Schloss Westerhaus, Kruger-Rumpf, Bischel
Ebenfalls im Scharlachberg begütert ist Schloß Westerhaus. Das prächtige Weingut der Familie von Opel hat das beste GG seiner Geschichte produziert: spontan vergoren, cremig, hochmineralisch – ein kleiner Coup der jungen Gräfin von Schönau-Glauchau, die das Weingut in der vierten Generation führt. Für mich ist es das GG mit dem besten Preis-/Leistungsverhältnis in Rheinhessen (92). Das Scharlachberg GG von Kruger-Rumpf ist ebenfalls sehr anspruchsvoll, aber etwas opulenter mit einem breiteren Fruchtspektrum, das von grünem Apfel bis Maracuja reicht (92). Es ist dazu angetan, die Grossen Gewächse auch Konsumenten schmackhaft zu machen, die wegen zuviel Freakiness normalerweise lieber bei den Ortsweinen bleiben. Schliesslich Bischel. Für Christian und Matthias Runkel, die beiden jungen Winzer aus Appenheim, ist der Jahrgang 2018 eine GG-Premiere, sind sie doch erst seit Januar VDP-Mitglied. Ihr Scharlachberg GG ist ein guter Auftakt (92), der allerdings von ihrer Stammlage, dem Appenheimer Hundertgulden, an Intensität und Tiefe überflügelt wird: ein toller Wein, der zwar noch von der Hefe überlagert ist, aber schon einiges von seiner geballten Frucht (Limette, Grapefrucht) und Mineralität (Kalkstaub) herzeigt (94). Bischels drittes GG vom Heerkretz ist schnörkellos, aber bestens fundiert, mineralisch-pur. Auch dieser Wein wird Jahre brauchen, bis er sein ganzes Potenzial entfaltet (93).

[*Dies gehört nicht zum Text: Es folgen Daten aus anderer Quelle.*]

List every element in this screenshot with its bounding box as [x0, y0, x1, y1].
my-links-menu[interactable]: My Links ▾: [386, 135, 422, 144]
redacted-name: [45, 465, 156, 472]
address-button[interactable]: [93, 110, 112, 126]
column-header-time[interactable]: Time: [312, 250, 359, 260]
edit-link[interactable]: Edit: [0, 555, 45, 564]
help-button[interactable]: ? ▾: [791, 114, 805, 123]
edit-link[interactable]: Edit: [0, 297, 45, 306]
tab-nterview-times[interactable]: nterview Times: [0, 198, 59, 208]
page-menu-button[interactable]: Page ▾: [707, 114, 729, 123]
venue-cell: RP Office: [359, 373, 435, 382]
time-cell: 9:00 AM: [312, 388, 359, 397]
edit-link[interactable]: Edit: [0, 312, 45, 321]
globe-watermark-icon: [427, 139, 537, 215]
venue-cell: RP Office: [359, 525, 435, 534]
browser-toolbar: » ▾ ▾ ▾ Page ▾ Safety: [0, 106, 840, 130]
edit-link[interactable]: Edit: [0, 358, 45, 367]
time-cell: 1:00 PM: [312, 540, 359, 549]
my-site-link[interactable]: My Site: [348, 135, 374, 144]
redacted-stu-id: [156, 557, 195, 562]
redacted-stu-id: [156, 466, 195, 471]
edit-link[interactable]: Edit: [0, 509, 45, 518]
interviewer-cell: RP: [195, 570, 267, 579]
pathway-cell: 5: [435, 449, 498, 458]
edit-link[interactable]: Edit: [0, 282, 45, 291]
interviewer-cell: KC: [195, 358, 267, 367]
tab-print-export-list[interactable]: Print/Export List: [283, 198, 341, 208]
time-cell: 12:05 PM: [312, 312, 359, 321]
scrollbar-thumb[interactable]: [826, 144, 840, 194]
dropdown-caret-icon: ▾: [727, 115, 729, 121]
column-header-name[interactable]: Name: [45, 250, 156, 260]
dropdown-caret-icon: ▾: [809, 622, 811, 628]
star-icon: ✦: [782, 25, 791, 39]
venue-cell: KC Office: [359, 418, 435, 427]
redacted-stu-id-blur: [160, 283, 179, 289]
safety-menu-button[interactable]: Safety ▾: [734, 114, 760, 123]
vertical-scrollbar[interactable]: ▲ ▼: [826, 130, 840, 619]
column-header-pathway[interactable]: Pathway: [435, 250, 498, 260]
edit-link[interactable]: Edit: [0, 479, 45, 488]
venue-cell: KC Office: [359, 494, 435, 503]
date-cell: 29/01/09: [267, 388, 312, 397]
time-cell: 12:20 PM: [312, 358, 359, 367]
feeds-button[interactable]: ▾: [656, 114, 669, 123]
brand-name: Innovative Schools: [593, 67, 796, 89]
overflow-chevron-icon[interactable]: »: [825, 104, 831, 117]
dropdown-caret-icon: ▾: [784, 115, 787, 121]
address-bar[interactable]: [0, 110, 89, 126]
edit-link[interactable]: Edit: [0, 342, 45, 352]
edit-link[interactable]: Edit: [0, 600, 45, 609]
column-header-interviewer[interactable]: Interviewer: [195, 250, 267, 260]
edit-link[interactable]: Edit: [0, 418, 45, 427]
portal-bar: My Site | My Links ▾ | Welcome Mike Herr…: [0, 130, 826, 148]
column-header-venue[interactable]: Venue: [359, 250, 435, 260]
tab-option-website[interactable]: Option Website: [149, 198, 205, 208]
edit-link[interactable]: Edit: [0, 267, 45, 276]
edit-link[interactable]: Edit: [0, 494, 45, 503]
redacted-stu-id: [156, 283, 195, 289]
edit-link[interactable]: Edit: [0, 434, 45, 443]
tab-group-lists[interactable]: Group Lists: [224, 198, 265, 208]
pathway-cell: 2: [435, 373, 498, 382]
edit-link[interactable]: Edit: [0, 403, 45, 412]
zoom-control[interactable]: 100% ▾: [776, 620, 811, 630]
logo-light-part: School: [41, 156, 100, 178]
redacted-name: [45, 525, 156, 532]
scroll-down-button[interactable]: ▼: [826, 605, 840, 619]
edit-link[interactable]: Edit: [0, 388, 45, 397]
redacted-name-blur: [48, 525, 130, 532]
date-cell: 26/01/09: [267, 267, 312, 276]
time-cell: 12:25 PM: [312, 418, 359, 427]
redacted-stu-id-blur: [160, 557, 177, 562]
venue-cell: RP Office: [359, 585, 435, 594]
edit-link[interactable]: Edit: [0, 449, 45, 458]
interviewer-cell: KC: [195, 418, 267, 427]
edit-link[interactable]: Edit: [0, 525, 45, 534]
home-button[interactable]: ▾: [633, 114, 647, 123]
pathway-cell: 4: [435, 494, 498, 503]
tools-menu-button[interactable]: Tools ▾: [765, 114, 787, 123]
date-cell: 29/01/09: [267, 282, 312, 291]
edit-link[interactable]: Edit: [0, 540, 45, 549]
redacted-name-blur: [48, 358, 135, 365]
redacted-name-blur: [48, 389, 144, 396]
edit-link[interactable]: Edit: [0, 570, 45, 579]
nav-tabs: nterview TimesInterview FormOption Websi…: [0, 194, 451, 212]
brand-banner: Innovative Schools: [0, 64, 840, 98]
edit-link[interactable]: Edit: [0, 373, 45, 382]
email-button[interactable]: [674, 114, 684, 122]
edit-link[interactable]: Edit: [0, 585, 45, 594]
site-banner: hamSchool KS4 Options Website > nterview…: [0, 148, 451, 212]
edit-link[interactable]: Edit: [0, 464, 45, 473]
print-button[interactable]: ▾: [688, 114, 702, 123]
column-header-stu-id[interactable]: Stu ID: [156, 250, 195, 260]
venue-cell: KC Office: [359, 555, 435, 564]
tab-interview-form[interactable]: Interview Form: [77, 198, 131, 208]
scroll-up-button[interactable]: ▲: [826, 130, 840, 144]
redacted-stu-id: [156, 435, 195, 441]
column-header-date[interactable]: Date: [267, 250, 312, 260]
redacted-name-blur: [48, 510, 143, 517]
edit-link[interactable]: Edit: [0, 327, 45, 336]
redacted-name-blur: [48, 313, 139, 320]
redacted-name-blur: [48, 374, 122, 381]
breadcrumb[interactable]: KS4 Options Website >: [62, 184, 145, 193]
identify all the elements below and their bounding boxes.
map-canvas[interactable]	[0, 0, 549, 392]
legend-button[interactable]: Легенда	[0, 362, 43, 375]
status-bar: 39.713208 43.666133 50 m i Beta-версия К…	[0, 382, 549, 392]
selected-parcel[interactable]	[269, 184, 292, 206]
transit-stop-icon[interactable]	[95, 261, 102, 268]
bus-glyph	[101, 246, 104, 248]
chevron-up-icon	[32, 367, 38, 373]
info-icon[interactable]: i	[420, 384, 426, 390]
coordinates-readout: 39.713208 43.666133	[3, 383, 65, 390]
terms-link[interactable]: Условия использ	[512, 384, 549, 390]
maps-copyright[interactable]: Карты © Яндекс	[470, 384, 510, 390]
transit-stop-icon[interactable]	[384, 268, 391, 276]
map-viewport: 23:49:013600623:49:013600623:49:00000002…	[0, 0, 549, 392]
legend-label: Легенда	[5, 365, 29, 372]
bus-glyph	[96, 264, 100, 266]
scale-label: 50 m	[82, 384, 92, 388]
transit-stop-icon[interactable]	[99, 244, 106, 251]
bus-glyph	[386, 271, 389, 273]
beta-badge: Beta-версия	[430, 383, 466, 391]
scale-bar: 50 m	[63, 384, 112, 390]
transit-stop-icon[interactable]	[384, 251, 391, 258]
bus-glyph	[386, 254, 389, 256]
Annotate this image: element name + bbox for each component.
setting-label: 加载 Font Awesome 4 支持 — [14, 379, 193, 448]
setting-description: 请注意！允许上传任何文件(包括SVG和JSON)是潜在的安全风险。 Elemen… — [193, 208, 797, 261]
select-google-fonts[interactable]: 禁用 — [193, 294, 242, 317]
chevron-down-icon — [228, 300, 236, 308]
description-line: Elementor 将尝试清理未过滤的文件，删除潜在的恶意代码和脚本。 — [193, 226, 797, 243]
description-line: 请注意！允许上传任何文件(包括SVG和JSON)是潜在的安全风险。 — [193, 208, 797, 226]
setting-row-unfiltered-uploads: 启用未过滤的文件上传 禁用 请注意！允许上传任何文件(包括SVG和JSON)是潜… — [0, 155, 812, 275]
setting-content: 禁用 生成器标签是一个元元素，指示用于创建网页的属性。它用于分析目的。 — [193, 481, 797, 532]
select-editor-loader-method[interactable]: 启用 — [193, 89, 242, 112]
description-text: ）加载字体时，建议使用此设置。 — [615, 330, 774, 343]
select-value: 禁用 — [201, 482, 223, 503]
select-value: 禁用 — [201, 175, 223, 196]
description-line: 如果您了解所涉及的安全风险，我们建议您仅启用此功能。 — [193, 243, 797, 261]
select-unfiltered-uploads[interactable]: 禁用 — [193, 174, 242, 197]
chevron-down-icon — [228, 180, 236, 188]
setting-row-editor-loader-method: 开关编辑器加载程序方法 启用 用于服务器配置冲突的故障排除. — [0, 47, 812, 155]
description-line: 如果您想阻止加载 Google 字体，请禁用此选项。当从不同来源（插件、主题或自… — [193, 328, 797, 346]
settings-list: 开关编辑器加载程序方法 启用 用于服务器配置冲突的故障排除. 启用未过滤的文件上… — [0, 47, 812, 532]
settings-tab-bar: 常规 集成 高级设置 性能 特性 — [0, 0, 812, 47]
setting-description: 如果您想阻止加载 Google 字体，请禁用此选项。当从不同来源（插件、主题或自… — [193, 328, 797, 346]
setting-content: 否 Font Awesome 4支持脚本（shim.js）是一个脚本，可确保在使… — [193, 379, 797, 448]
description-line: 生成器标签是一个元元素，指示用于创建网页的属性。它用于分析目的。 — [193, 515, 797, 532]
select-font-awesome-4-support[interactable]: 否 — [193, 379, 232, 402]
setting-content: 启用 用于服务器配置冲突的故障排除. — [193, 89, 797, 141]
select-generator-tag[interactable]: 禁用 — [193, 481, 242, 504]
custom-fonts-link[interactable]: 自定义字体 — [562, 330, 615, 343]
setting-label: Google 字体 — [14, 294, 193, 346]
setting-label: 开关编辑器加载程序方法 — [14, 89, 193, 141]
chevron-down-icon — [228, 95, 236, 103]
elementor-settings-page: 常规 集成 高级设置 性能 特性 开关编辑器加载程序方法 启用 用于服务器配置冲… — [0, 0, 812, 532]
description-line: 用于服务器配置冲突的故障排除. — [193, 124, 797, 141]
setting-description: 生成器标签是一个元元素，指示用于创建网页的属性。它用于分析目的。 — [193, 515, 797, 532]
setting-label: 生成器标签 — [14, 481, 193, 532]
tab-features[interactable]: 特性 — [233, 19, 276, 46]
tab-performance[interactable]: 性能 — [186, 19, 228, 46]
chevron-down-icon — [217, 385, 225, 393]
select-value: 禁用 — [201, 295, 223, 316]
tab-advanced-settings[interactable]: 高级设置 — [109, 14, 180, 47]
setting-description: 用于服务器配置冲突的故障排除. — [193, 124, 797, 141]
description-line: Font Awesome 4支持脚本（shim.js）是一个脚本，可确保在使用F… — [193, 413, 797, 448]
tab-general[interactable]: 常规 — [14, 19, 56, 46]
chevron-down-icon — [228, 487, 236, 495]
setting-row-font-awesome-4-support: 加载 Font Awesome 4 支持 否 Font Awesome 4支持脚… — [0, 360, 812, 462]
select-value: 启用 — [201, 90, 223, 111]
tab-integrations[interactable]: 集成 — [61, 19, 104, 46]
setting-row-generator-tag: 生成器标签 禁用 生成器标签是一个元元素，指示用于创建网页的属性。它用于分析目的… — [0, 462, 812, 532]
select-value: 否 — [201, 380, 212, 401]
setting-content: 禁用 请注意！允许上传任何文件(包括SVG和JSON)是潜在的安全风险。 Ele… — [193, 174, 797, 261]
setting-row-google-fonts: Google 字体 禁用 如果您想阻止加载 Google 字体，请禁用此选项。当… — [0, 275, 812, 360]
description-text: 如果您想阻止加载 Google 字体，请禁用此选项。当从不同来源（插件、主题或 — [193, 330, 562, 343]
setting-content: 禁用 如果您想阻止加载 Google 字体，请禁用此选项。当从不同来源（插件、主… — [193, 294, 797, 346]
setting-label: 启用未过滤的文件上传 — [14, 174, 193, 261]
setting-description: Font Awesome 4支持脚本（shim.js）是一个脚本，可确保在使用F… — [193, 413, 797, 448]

Prinz Salm präsentiert seine 2017er
Damit der Kauf eines GG nicht zum Blindflug ins Ungewisse wird, präsentieren immer mehr Weingüter ihre Weine erst ein Jahr später – zumindest einige ihrer Weine. So auch Prinz Salm, der sowohl an der Nahe als auch in Rheinhessen über Weinberge verfügt. Die säurebetonte und kompromisslos trockene Ausbauweise seiner GG macht es schwierig, sie im frühen Stadium richtig wertzuschätzen. Deshalb stellte Felix Prinz Salm-Salm in Wiesbaden nicht seine 2018er, sondern die 2017er GG vor. Und siehe da, sie offenbart sich, die Klasse der Weine. Feinstrahlig, zartfruchtig, verhalten mineralisch und mit grossem Spannungsbogen versehen der Scharlachberg (92), deutlich athletischer der Kirchberg: leicht adstringierend, ins Goldgelbe tendierend mit starkem inneren Kern, donnernder Säure, aber immer noch ein wenig in sich gekehrt (93).